HOST_SKILLS_DIR = EXAMPLE_DIR / "skills"


def build_agent(model: str) -> SandboxAgent[None]:
    return SandboxAgent(
        name="Sandbox engineer",
        model=model,
        instructions=(
            "Read `repo/task.md` before editing files. Stay grounded in the repository, preserve "
            "existing behavior, and mention the exact verification command you ran. "
            "If you edit files with apply_patch, paths are relative to the sandbox workspace root."
        ),
        default_manifest=Manifest(
            entries={
                "repo": LocalDir(src=HOST_REPO_DIR),
            }
        ),
        capabilities=Capabilities.default() + [
            Skills(
                lazy_from=LocalDirLazySkillSource(
                    source=LocalDir(src=HOST_SKILLS_DIR),
                )
            ),
        ],
    )


async def main() -> None:
    result = await Runner.run(
        build_agent("gpt-5.4"),
        "Open `repo/task.md`, fix the issue, run the targeted test, and summarize the change.",
        run_config=RunConfig(
            sandbox=SandboxRunConfig(client=UnixLocalSandboxClient()),
            workflow_name="Sandbox coding example",
        ),
    )
    print(result.final_output)


if __name__ == "__main__":
    asyncio.run(main())

See examples/sandbox/docs/coding_task.py.

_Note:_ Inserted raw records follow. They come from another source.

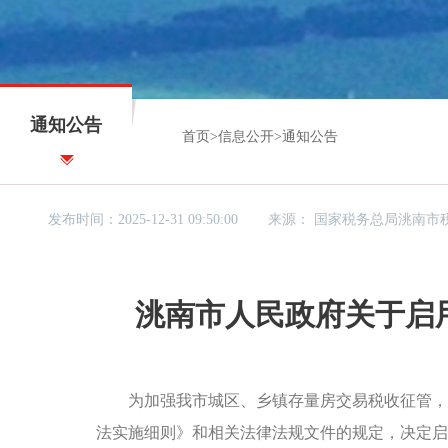
通知公告
首页
>
信息公开
>
通知公告
发布时间：2025-12-31 09:50:00
来源：
国家税务总局洮南市
洮南市人民政府关于启
为加强我市城区、乡镇存量房交易税收征管，促
法实施细则》和相关法律法规文件的规定，决定启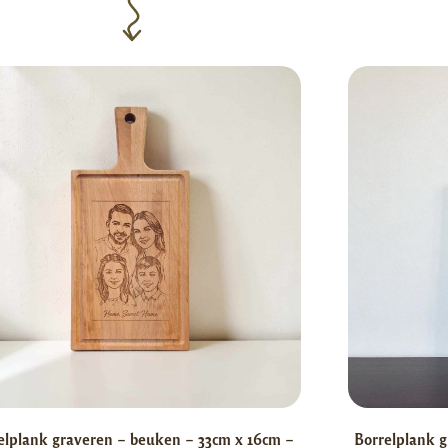
elplank graveren – beuken – 33cm x 16cm –
Borrelplank g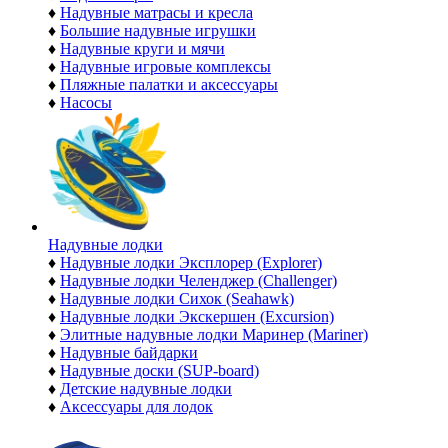
♦
Надувные матрасы и кресла
♦
Большие надувные игрушки
♦
Надувные круги и мячи
♦
Надувные игровые комплексы
♦
Пляжные палатки и аксессуары
♦
Насосы
Надувные лодки
♦
Надувные лодки Эксплорер (Explorer)
♦
Надувные лодки Челенджер (Challenger)
♦
Надувные лодки Сихок (Seahawk)
♦
Надувные лодки Экскершен (Excursion)
♦
Элитные надувные лодки Маринер (Mariner)
♦
Надувные байдарки
♦
Надувные доски (SUP-board)
♦
Детские надувные лодки
♦
Аксессуары для лодок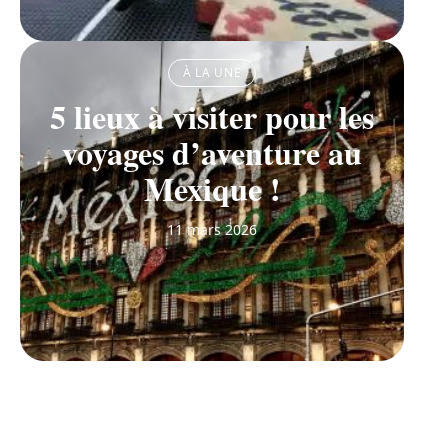
À LA UNE
5 lieux à visiter pour les
voyages d’aventure au
Mexique !
11 mars 2026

It uses a tiny shell-based repo so the example can be verified deterministically across Unix-local runs.

Key choices

Once the basic run works, the choices most people reach for next are:

  • default_manifest: the files, repos, directories, and mounts for fresh sandbox sessions
  • instructions: short workflow rules that should apply across prompts
  • base_instructions: an advanced escape hatch for replacing the SDK sandbox prompt
  • capabilities: sandbox-native tools such as filesystem editing/image inspection, shell, skills, memory, and compaction
  • run_as: the sandbox user identity for model-facing tools
  • SandboxRunConfig.client: the sandbox backend
  • SandboxRunConfig.session, session_state, or snapshot: how later runs reconnect to prior work

Where to go next

  • Concepts: understand manifests, capabilities, permissions, snapshots, run config, and composition patterns.
  • Sandbox clients: choose Unix-local, Docker, hosted providers, and mount strategies.
  • Agent memory: preserve and reuse lessons from previous sandbox runs.

If shell access is only one occasional tool, start with hosted shell in the tools guide. Reach for sandbox agents when workspace isolation, sandbox client choice, or sandbox-session resume behavior are part of the design.